### What you will do
The data is to be retyped in full, exactly.

### Data provided
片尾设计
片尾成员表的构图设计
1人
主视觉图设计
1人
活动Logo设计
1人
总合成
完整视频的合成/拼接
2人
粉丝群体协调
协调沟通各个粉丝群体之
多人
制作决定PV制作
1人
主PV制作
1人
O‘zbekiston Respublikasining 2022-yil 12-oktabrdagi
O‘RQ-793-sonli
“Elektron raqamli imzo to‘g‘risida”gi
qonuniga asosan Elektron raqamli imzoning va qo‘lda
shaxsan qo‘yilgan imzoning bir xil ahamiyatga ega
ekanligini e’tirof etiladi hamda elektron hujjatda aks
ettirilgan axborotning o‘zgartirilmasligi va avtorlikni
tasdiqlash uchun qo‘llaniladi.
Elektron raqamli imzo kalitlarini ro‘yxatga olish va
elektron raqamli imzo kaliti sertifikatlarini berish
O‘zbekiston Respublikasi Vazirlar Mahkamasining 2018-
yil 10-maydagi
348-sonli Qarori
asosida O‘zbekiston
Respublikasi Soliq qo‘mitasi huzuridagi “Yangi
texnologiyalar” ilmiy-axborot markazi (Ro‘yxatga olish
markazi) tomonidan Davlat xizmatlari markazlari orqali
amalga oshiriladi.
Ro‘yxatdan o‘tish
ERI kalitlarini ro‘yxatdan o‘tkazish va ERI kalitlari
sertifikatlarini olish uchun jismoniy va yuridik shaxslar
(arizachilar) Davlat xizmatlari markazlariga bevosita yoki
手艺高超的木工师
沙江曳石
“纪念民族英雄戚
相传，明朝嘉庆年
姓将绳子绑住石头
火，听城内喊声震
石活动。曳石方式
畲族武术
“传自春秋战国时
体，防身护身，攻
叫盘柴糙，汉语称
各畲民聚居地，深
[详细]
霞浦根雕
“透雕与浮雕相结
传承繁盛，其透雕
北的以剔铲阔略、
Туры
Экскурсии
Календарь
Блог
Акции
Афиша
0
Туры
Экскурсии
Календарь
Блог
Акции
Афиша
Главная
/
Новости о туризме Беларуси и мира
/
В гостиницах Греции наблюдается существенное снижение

### Output of the exercise
片尾设计
片尾成员表的构图设计
1人
主视觉图设计
1人
活动Logo设计
1人
总合成
完整视频的合成/拼接
2人
粉丝群体协调
协调沟通各个粉丝群体之
多人
制作决定PV制作
1人
主PV制作
1人
O‘zbekiston Respublikasining 2022-yil 12-oktabrdagi
O‘RQ-793-sonli
“Elektron raqamli imzo to‘g‘risida”gi
qonuniga asosan Elektron raqamli imzoning va qo‘lda
shaxsan qo‘yilgan imzoning bir xil ahamiyatga ega
ekanligini e’tirof etiladi hamda elektron hujjatda aks
ettirilgan axborotning o‘zgartirilmasligi va avtorlikni
tasdiqlash uchun qo‘llaniladi.
Elektron raqamli imzo kalitlarini ro‘yxatga olish va
elektron raqamli imzo kaliti sertifikatlarini berish
O‘zbekiston Respublikasi Vazirlar Mahkamasining 2018-
yil 10-maydagi
348-sonli Qarori
asosida O‘zbekiston
Respublikasi Soliq qo‘mitasi huzuridagi “Yangi
texnologiyalar” ilmiy-axborot markazi (Ro‘yxatga olish
markazi) tomonidan Davlat xizmatlari markazlari orqali
amalga oshiriladi.
Ro‘yxatdan o‘tish
ERI kalitlarini ro‘yxatdan o‘tkazish va ERI kalitlari
sertifikatlarini olish uchun jismoniy va yuridik shaxslar
(arizachilar) Davlat xizmatlari markazlariga bevosita yoki
手艺高超的木工师
沙江曳石
“纪念民族英雄戚
相传，明朝嘉庆年
姓将绳子绑住石头
火，听城内喊声震
石活动。曳石方式
畲族武术
“传自春秋战国时
体，防身护身，攻
叫盘柴糙，汉语称
各畲民聚居地，深
[详细]
霞浦根雕
“透雕与浮雕相结
传承繁盛，其透雕
北的以剔铲阔略、
Туры
Экскурсии
Календарь
Блог
Акции
Афиша
0
Туры
Экскурсии
Календарь
Блог
Акции
Афиша
Главная
/
Новости о туризме Беларуси и мира
/
В гостиницах Греции наблюдается существенное снижение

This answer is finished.